Он застыл на месте. Этим же вечером он отправился в Кортландт.
Первое здание было почти завершено. Оно одиноко стояло на широком пустыре. Рабочие уже ушли по домам, слабый свет был виден только в домике ночного сторожа. Абрис строения был таким, как спроектировал Рорк. Он увидел, что общий план сохранён, но добавлены непонятные пристройки; разнообразие моделируемых масс исчезло, взамен появилась монотонность грубых кубов; было пристроено ещё одно крыло с выгнутой крышей, торчащей из стены как опухоль, — спортивный зал; появились ряды металлических балконов, выкрашенных в пронзительно-синий цвет; непонятно откуда и зачем взялись боковые окна, срезанный угол для ненужной двери и металлическая арка над ней, поддерживаемая колонной, как над витринами на Бродвее; три вертикальные полосы из кирпича не вели никуда и ниоткуда. Общий стиль представлял собой то, что архитекторы называют между собой «Бронкс модерн». Барельеф над главным входом являл взору массу мускулов — они, возможно, принадлежали трём или четырём различным телам, из которых торчала поднятая рука с отвёрткой.
На только что вставленные оконные стёкла были наклеены белые бумажные кресты, и они выглядели вполне уместно, вызывая ассоциацию с вычеркнутыми из текста опечатками. На небе за Манхэттеном проступили красные полосы, силуэт города выглядел на этом фоне чёрным и чётким.
Рорк стоял перед первым домом Кортландта. Он стоял, выпрямившись, задрав вверх подбородок, разведя в стороны кулаки опущенных рук, — наверно, так он стоял бы перед солдатами на расстреле.
Никто не мог сказать, как это произошло. За этим не крылось ничего преднамеренного. Просто так получилось.
Сначала Тухи однажды утром сказал Китингу, что Гордона Л. Прескотта и Гэса Уэбба следует внести в ведомость на зарплату как помощников архитектора.

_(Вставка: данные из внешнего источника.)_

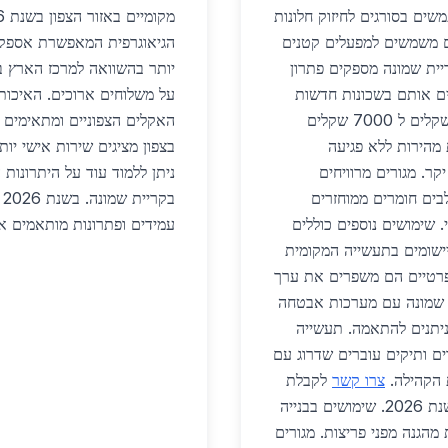
משים בסורגים לחיזוק חלונות
ם משמשים למפעלים קטנים
הגיאוגרפית המאפשרת אספקה 
יית שמונה מספקים פתרון
יותר בהשוואה למרכז הארץ בש
ם אותם בשכונות חדשות
על משלוחים ארוכים. האיכות
עם תקני בטיחות מחמירים. מחירים נעים בין 3000 שקלים ל 7000 שקלים
האקלים הצפוניים ומתאימים
 מהירות ללא פגיעה
בצפון מציגים שירות אישי יותר
קר. מגורים מרוויחים
ניתן ללמוד עוד על היתרונות
לבים חומרים ממוחזרים
ב
. שימושים נוספים כוללים
עמידים ופתרונות מותאמים אי
ישומים בתעשייה המקומית
ם פרטיים הם משפרים את ערך
ת שמונה עם מערכות אבטחה
ניתנים להתאמה. תעשייה
ם ותיקים עוברים שדרוג עם
ת הקהילה.
צרו קשר
לקבלת
ייעוץ מותאם. יישומים אלה תורמים לפיתוח האזור בשנת 2026. שימושים בבנייה
 מהגנה מפני פריצות. מגורים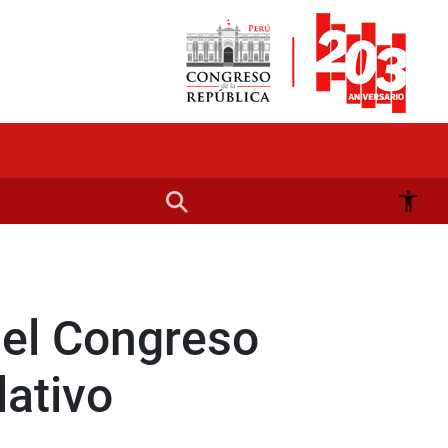
del Congreso
lativo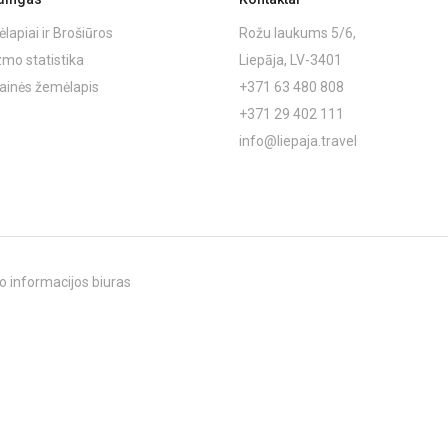
lapiai ir Brošiūros
Rožu laukums 5/6,
zmo statistika
Liepāja, LV-3401
ainės žemėlapis
+371 63 480 808
+371 29 402 111
info@liepaja.travel
o informacijos biuras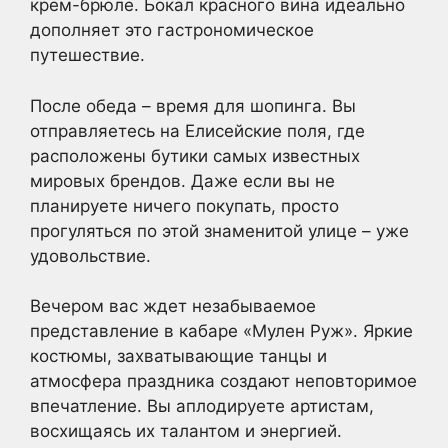
крем-брюле. Бокал красного вина идеально
дополняет это гастрономическое
путешествие.
После обеда – время для шопинга. Вы
отправляетесь на Елисейские поля, где
расположены бутики самых известных
мировых брендов. Даже если вы не
планируете ничего покупать, просто
прогуляться по этой знаменитой улице – уже
удовольствие.
Вечером вас ждет незабываемое
представление в кабаре «Мулен Руж». Яркие
костюмы, захватывающие танцы и
атмосфера праздника создают неповторимое
впечатление. Вы аплодируете артистам,
восхищаясь их талантом и энергией.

— О чём ты беспокоишься, Питер? Это не уменьшит твою зарплату. Это совершенно не затронет твоего престижа, ведь ты у нас большой начальник. Они будут просто твоими подручными, не больше. Я только хочу оказать парням поддержку. Тот факт, что они каким-то образом связаны с таким проектом, улучшит их репутацию. Я весьма заинтересован в укреплении их репутации.
— Но для чего? Здесь же нечего делать. Всё уже сделано.
— О, изменения всегда возникают в последнюю минуту. Сохранишь время собственных сотрудников. Можешь разделить с ними и расходы. Не будь эгоистом.
Тухи сказал правду: ничего иного у него и в мыслях не было.
Китинг не смог обнаружить связей Прескотта и Уэбба — в какой конторе, на каких условиях, с кем из десятков официальных лиц, вовлечённых в проект. Понятие ответственности было настолько размыто, что никто не мог быть полностью уверен в чьей-то власти. Ясно было только одно — у Прескотта и Уэбба есть друзья, и Китингу не убрать их из дела.
Изменения начались со спортивного зала. Дама, отвечавшая за подбор съёмщиков, потребовала спортивного зала. Она была из службы социального обеспечения, и её работа должна была закончиться с началом строительства. Она получила постоянную работу, добившись назначения на должность директора службы массового досуга Кортландта. В проекте не было никакого спортивного зала — в нескольких минутах ходьбы были расположены две школы и отделение ХАМЛ{74}. Она заявила, что это оскорбление для детей бедняков, — Прескотт и Уэбб снабдили здание спортивным залом. Затем пошли и другие изменения, уже чисто эстетического плана. Дополнительные расходы накручивались на смету, выдержанную в духе строжайшей экономии. Директор службы массового досуга отправилась в Вашингтон провентилировать вопрос о малом театре и зале собраний, которые она надеялась устроить в следующих двух зданиях Кортландта.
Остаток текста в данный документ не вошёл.